The HP 9810, 9820, and 9830 desktop computers use a slow, serialized TTL version of the 2116 CPU, although they did not ultimately use any of the operating system or application software, instead relying on user-friendly ROM-based interpreters, such as BASIC, which work when powered up, and integrated keyboards and displays rather than disks or standard terminals. In 1975, HP introduced the BPC (Binary Processing Chip), one of the world's first 16-bit microprocessors, using HP's NMOS-II process. The BPC was usually packaged in a ceramic hybrid module with the EMC and IOC chips, which added extended math and I/O instructions. The hybrid was developed as the heart of the new 9825 desktop computer. The later 9845 workstation added an MMU chip. These were the forerunners of personal computers and technical workstations.

The major differences between the original 2116 architecture and the BPC microprocessor are a completely redesigned I/O structure, the removal of multiple levels of indirect addressing, and the provision of a stack register for subroutine call and return. The elimination of multiple indirection made an additional bit available in a memory word containing an indirect address, allowing the maximum memory capacity to be increased from 32K 16-bit words to 64K. The BPC also added an input allowing the "current page" to be relative to the location of the current instruction, rather than a power-of-two aligned page.

The BPC was used in a wide range of HP computers, peripherals, and test equipment, until it was discontinued in the late 1980s.

Poland manufactured an HP 2114B clone starting in 1973. The Polish clones were called MKJ-28 (prototype, 1973), SMC-3 (pilot production, 17 machines, 1975–1977), and PRS-4 (production in series over 150 machines, 1978–1987).
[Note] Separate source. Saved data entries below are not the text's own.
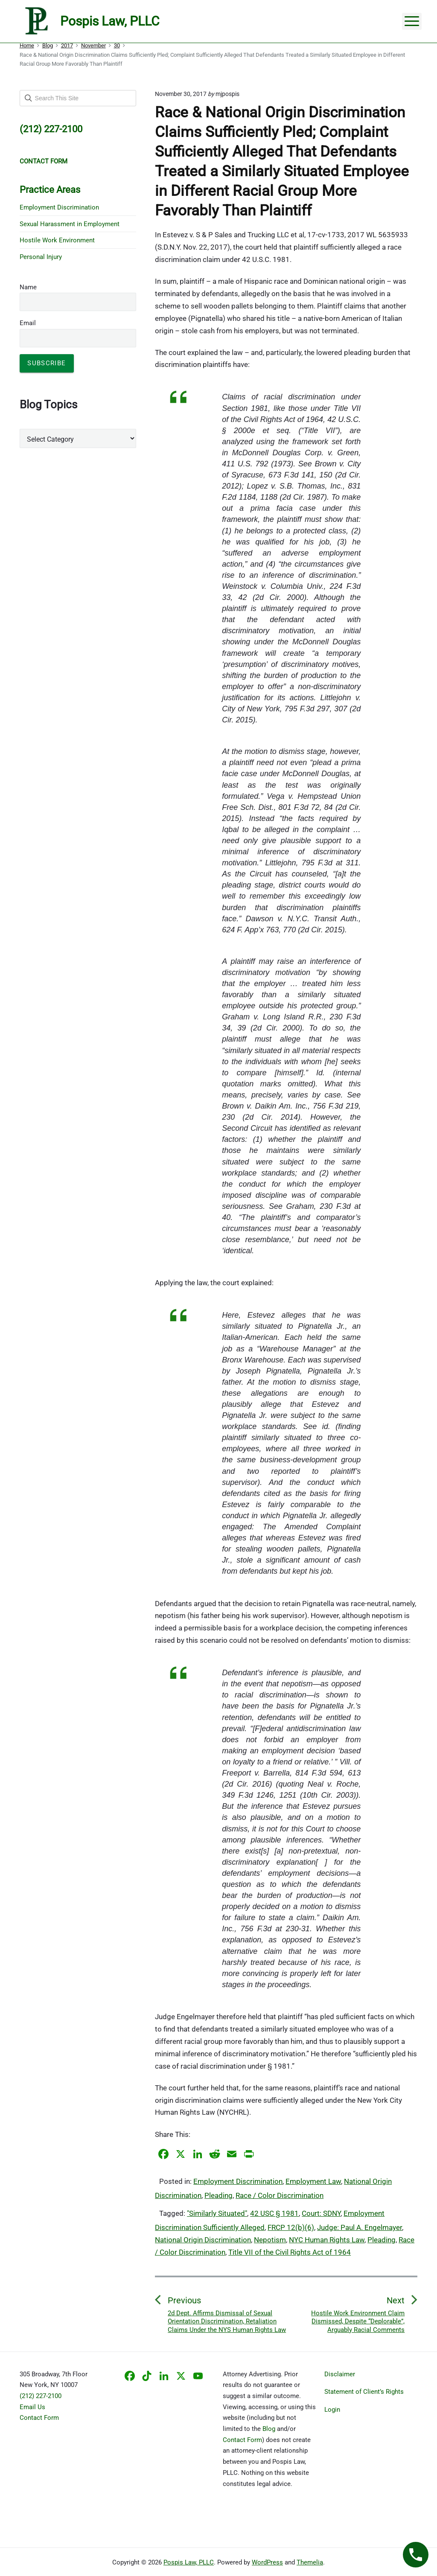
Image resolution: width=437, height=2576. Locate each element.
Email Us (32, 2407)
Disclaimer (339, 2374)
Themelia (310, 2562)
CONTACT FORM (43, 161)
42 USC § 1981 (274, 2213)
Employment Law (313, 2181)
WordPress (267, 2562)
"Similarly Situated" (217, 2213)
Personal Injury (41, 257)
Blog (268, 2429)
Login (332, 2409)
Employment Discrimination (238, 2181)
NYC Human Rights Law (326, 2239)
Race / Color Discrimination (279, 2195)
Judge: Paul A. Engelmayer (359, 2227)
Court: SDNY (321, 2213)
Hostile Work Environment (57, 240)
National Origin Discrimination (203, 2239)
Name (28, 287)
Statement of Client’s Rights (364, 2392)
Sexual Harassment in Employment (69, 224)
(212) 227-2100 (40, 2396)
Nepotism (270, 2239)
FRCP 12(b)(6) (291, 2227)
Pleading (218, 2195)
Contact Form (39, 2418)
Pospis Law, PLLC (188, 2562)
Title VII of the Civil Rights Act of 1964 (289, 2252)
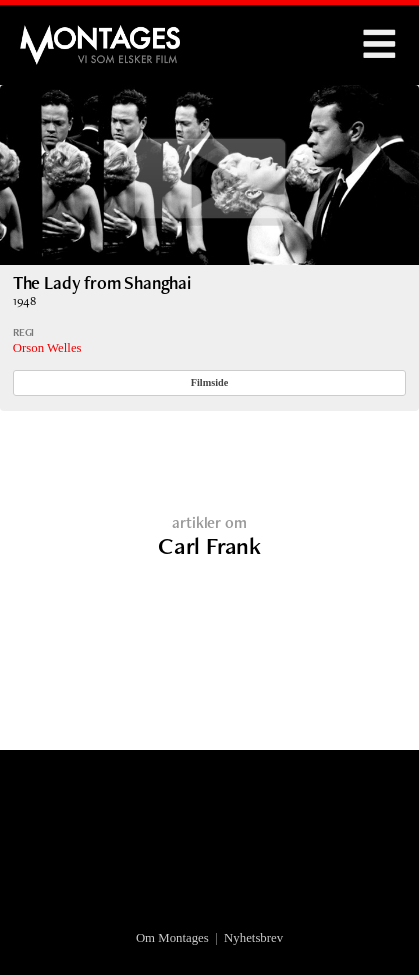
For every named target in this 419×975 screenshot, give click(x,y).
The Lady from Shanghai (102, 282)
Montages (53, 35)
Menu (379, 45)
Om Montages (172, 938)
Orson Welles (47, 348)
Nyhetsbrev (253, 938)
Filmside (210, 382)
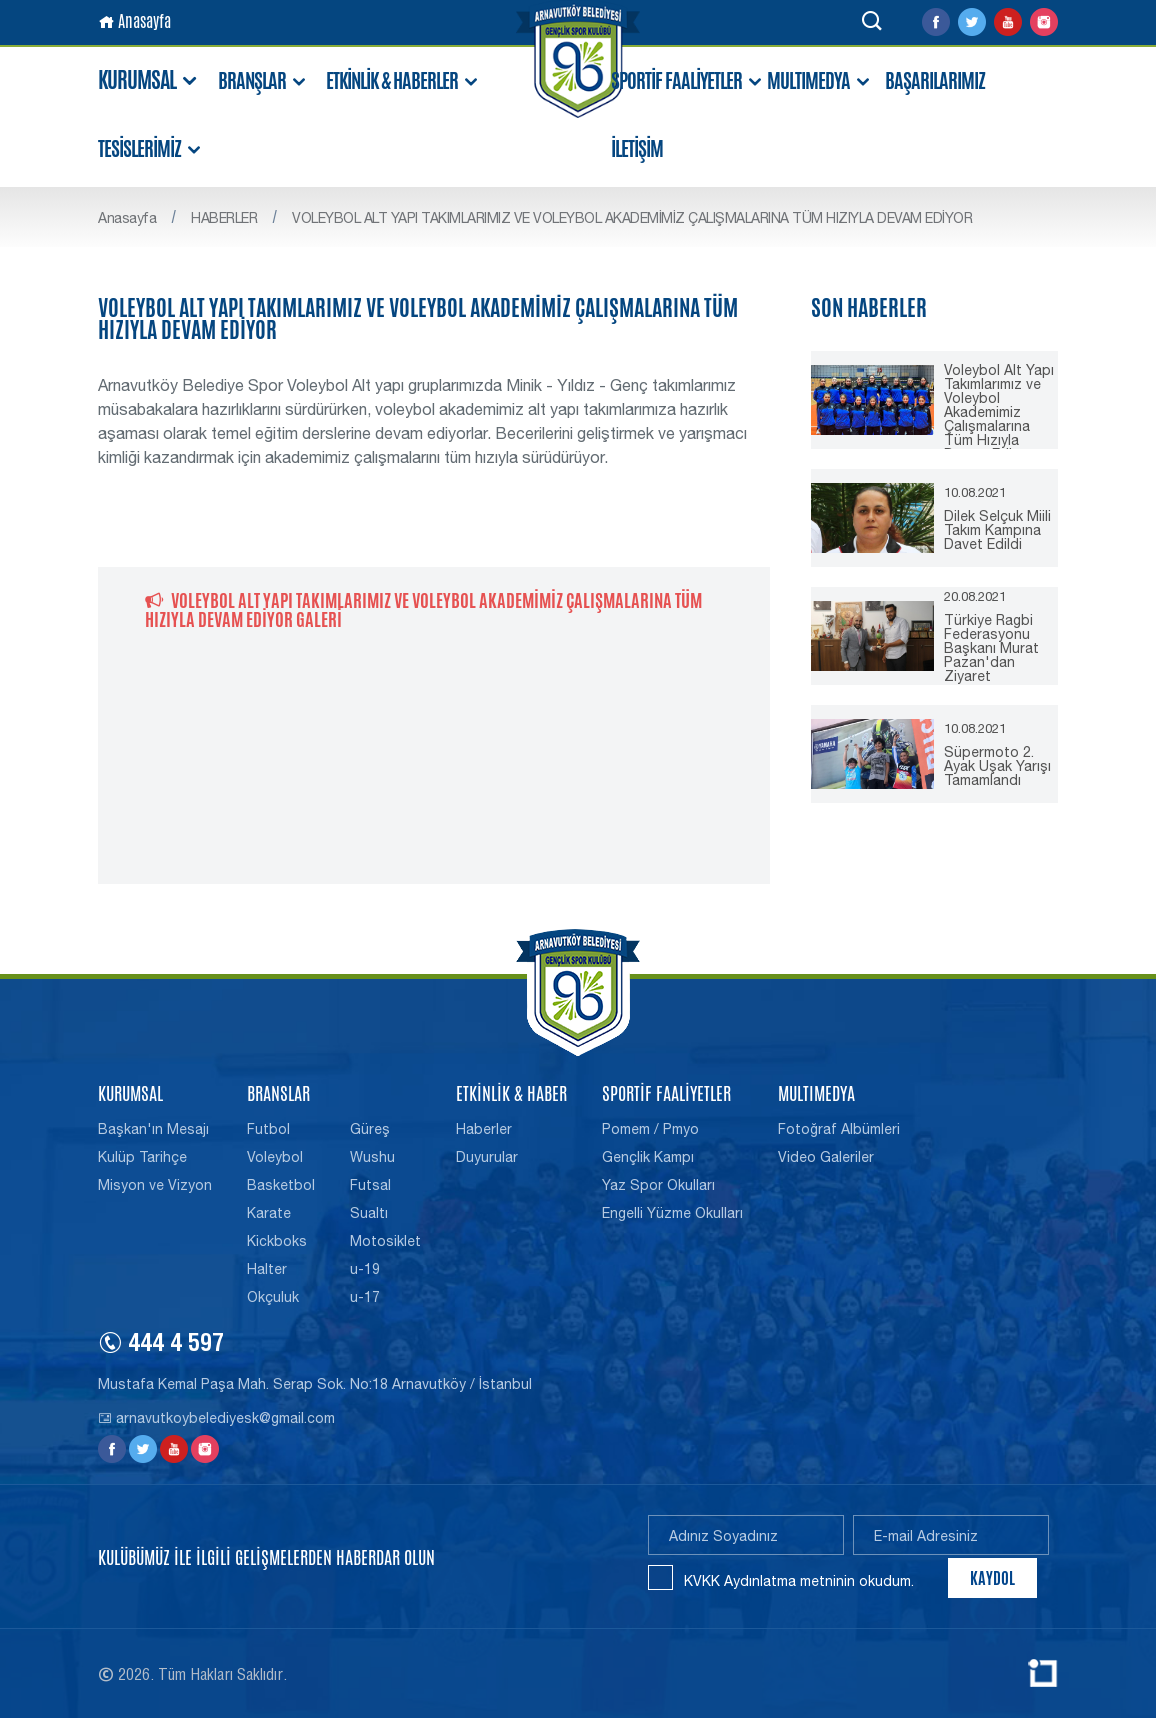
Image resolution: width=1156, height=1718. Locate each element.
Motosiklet (385, 1241)
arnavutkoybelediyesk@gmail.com (216, 1418)
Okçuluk (273, 1297)
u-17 (365, 1297)
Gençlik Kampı (648, 1157)
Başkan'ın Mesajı (153, 1129)
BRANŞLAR (263, 81)
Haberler (484, 1129)
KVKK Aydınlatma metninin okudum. (799, 1581)
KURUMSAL (149, 80)
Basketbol (281, 1185)
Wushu (372, 1157)
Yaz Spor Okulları (658, 1185)
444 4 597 (161, 1346)
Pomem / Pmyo (650, 1129)
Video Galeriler (826, 1157)
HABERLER (224, 218)
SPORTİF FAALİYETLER (687, 81)
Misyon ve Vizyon (155, 1185)
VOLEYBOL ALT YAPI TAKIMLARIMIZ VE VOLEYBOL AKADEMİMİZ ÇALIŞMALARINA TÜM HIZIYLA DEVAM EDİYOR (632, 218)
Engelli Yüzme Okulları (672, 1213)
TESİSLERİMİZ (150, 149)
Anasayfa (134, 21)
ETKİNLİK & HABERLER (403, 81)
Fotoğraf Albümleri (839, 1129)
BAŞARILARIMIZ (935, 81)
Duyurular (487, 1157)
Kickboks (277, 1241)
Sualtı (369, 1213)
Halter (267, 1269)
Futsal (370, 1185)
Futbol (268, 1129)
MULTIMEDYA (819, 81)
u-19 (365, 1269)
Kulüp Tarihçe (142, 1157)
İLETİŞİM (637, 149)
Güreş (370, 1129)
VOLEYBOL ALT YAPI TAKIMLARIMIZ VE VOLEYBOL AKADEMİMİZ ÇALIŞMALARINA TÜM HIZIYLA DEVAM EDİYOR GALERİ (423, 609)
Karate (269, 1213)
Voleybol (275, 1157)
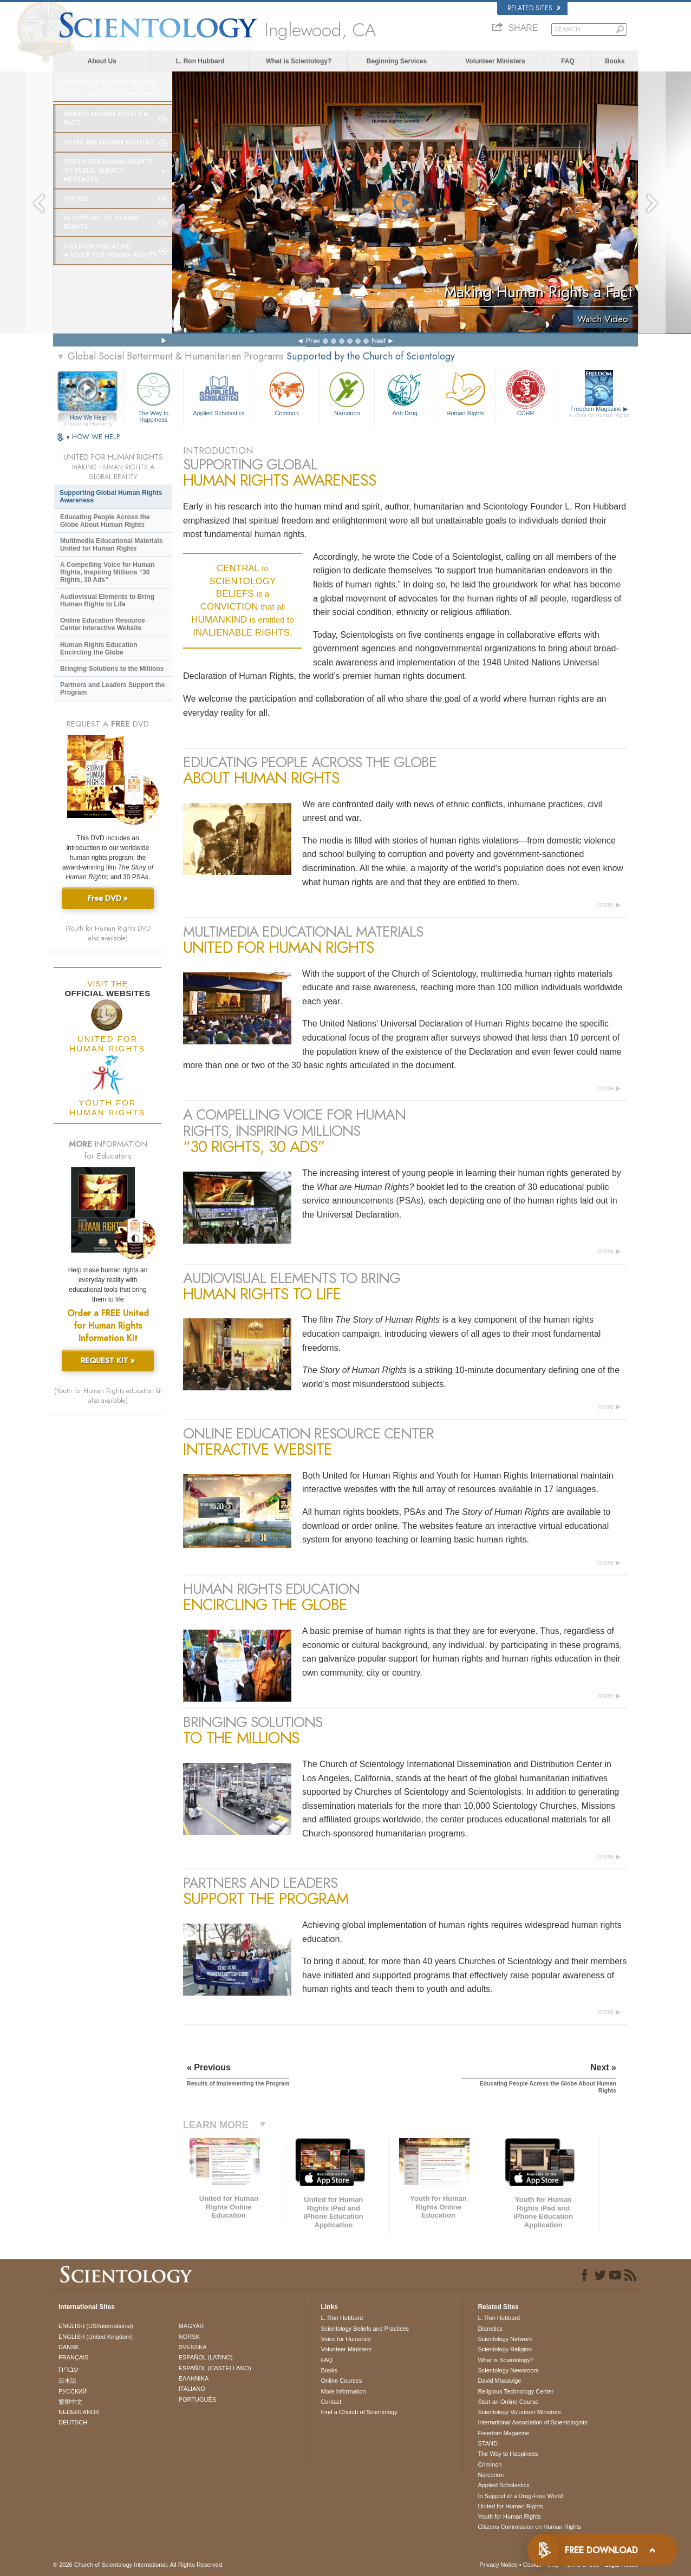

Czechoslovakia produced its own HP 1000 compatible clones, designated ADT4000 (4300, 4500, 4700, 4900). The vendors Aritma Prague (development), ZPA Čakovice, and ZPA Trutnov delivered more than 1,000 units between 1973 and 1990. Those computers served in power plants, including nuclear ones, other industry, military, at universities, etc., for their high reliability and real-time features. Operating systems were DOS/ADT (several versions) and Unix. The oldest hybrid ADT7000 (1974) was composed of digital ADT4000 and analog ADT3000 parts, but only the digital part was interesting for customers. ADT4316 (1976) had 16K words of ferrite core memory, the ADT4500 (1978) up to 4M words of semiconductor RAM. The ADT 4900 was designed as a single-board computer, but its mass production did not start. Czechoslovak People's Army used ADT-based MOMI 1 and MOMI 2 mobile minicomputers, built into a container carried by the Tatra 148 truck.